Is nuclear terrorism preventable? Or is it simply a matter of time regardless of what we do?
Clifford May, writing in the National Review ("Thinking the Unthinkable"), opined that not enough is being done to stop another 9/11, and listed several prominent commentators with a pessimistic view of the topic.
Michael Levi, writing in Foreign Affairs ("Stopping Nuclear Terrorism"), said this is a "grave threat," and said there is no "perfect defense," but instead counseled the use of "imperfect tools" as part of an integrated defensive system.
In his paper "Preventing Nuclear Terrorism," Ken Berry said the U.S. and Russia bear the greatest responsibility for stopping nuclear terrorism because they possess most of the world's nuclear material, and he mentioned the Litvinenko case as an example of how easy it is to pass radiological material across national borders.
An article in US News & World Report a couple years ago said the U.S. government is monitoring Muslim sites in Washington, DC and other cities for nuclear radiation levels.
Stories about suitcase nukes already brought into the U.S. by way of the Mexican border made the rounds a couple years ago, but if terrorists really had usable nukes within our borders, they would have used them by now.
In his book Nuclear Terrorism: The Ultimate Preventable Catastrophe, Graham Allison presents a ten-point program for countering the threat of nuclear terrorism, but I am left unconvinced that his program is realistic or achievable, thereby negating the idea that it is ultimately preventable.
Earlier this year, in the pages of the Wall Street Journal, Henry Kissinger, George Schultz, William Perry, and Sam Nunn called for a nuclear-free world, which surely must be one of the most difficult tasks in the modern world to not only achieve, but to sustain. Realistic? Not any time soon.
How long can the U.S. stay one step ahead of the terrorists and prevent them from detonating a nuclear bomb within our borders? Twenty years?
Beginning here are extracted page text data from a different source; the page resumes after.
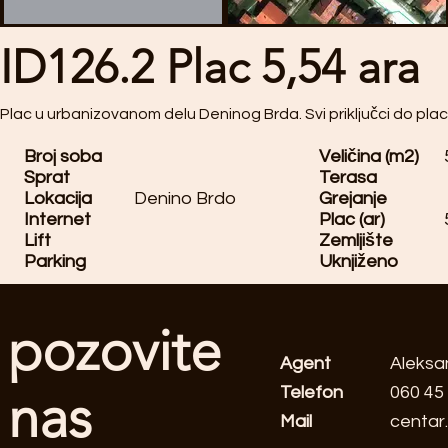
ID126.2 Plac 5,54 ara
Plac u urbanizovanom delu Deninog Brda. Svi priključci do plac
Broj soba
Veličina (m2)
Sprat
Terasa
Lokacija
Denino Brdo
Grejanje
Internet
Plac (ar)
Lift
Zemljište
Parking
Uknjiženo
pozovite
Agent
Aleksa
Telefon
060 45
nas
Mail
centar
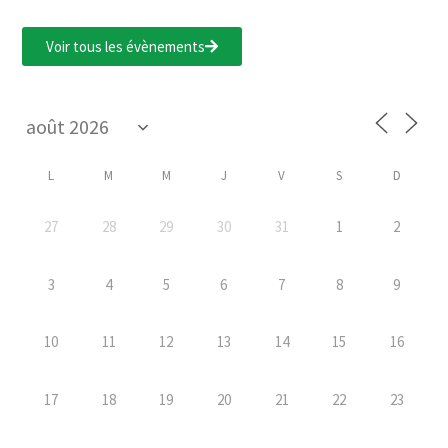
Voir tous les évènements
L
M
M
J
V
S
D
27
28
29
30
31
1
2
3
4
5
6
7
8
9
10
11
12
13
14
15
16
17
18
19
20
21
22
23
The other threat on the horizon is an artificially created killer virus that could wipe out all human life on the planet.
A nuclear war between the U.S. and China or Russia would result in far more casualties than just one terrorist nuke, and the threat to humanity would be much greater.
Stephen Hawking, the famed astrophysicist, recently spoke at George Washington University and speculated on why we haven't discovered any advanced intelligent beings anywhere else in the universe. Intelligent life seems to be extremely rare. Is it because the conditions necessary to develop advanced life forms are rare--combined with the possibility that once aliens are smart enough to beam signals into space they are also smart enough to build nuclear bombs.
Do any and all advanced civilizations in the universe eventually destroy themselves with nuclear and/or biological weapons? It would be helpful if only we had God's view of the universe and knew the statistics that have already played out: how many civilizations reached the nuclear stage and how many survived? Is the answer zero?
Is the Earth playing out a Greek tragedy in which the final result seems inevitable? Can we one day develop a fool-proof, invincible system for stopping a terrorist attack with nukes before they achieve the ability to produce that attack? Can we stop China or Russia from destroying us? It is a race for our survival. Can we win it? Has anyone anywhere in the universe ever won it? Of course, it makes just as much sense to ask whether any civilization has ever lost it.